»Ich sehe das Ganze als eine riesige Projektionsleinwand, die mit schmierigen dunklen Schattierungen und obszönen Pastellfarben in der Luft flattert, während ich sie doch deutlich auf meiner Haut spüren kann: kratzende Plastiksäume, nadelwaldige Luftschwingungen, prachtglänzende Tierleiber.«
Was uns heute von der antiken Literatur am fernsten ist - die Bukolik, die Pastoral- und Eklogendichtung, der Arkadienmythos und die Idyllen- sowie Elegienideologien -, scheint zugleich, auf unheimliche Weise, noch immer hautnah an uns zu kleben.

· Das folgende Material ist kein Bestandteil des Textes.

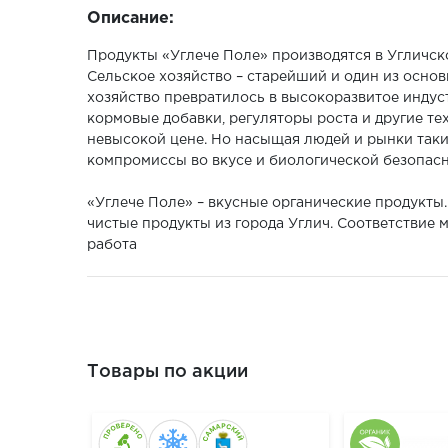
Описание:
Продукты «Углече Поле» производятся в Угличск
Сельское хозяйство – старейший и один из основ
хозяйство превратилось в высокоразвитое индус
кормовые добавки, регуляторы роста и другие т
невысокой цене. Но насыщая людей и рынки так
компромиссы во вкусе и биологической безопасно
«Углече Поле» – вкусные органические продукты
чистые продукты из города Углич. Соответствие
работа
Товары по акции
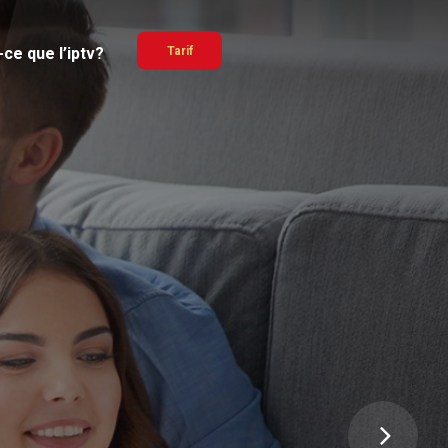
ce que l’iptv?
Tarif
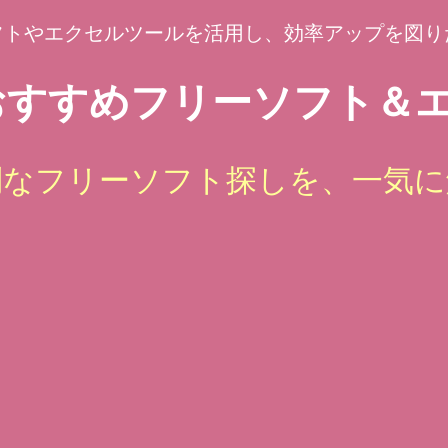
フトやエクセルツールを活用し、効率アップを図り
すすめフリーソフト＆エ
倒なフリーソフト探しを、一気に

Trotz des Kitsches an der Quelle, des Schwulstes sich bespringender Geschöpfe, des Jammerns über verlorene Naturstücke und der durchsichtigen Strategeme der Aneignung, Einverleibung und reihenbildenden Durchpenetration, schreibt sich seit Theokrit und Vergil, malt und musiziert sich mit Boucher und Beethoven doch eine Frage, oder einen Reigen von Fragen, die auf ein Reales zielen: »Was willst Du nur von uns, Natur?«
Zumeist sind es Dichterinnen, Sängerinnen, ironische Stimmen ohne Zynismus wie Marguerite de Navarre, Lady Mary Wortley Montagu, Patty Smith, und heute Lisa Robertson, die dieses Fragen, seine Figur, Syntax und Begriffe, in Pastiche und Parodie geräuschvoll auseinandernehmen.
Schon Vergils Eklogen bildeten ein Wust von Zitaten und Zitatszitaten - Lisa Robertson treibt die pastorale copy-and-paste-Poetik weiter, rupft den Blätterwald, lässt die Namen flirrend auffliegen, und die Pronomen kommen und vergehen. Bleibt von der Natur: ihr Witz.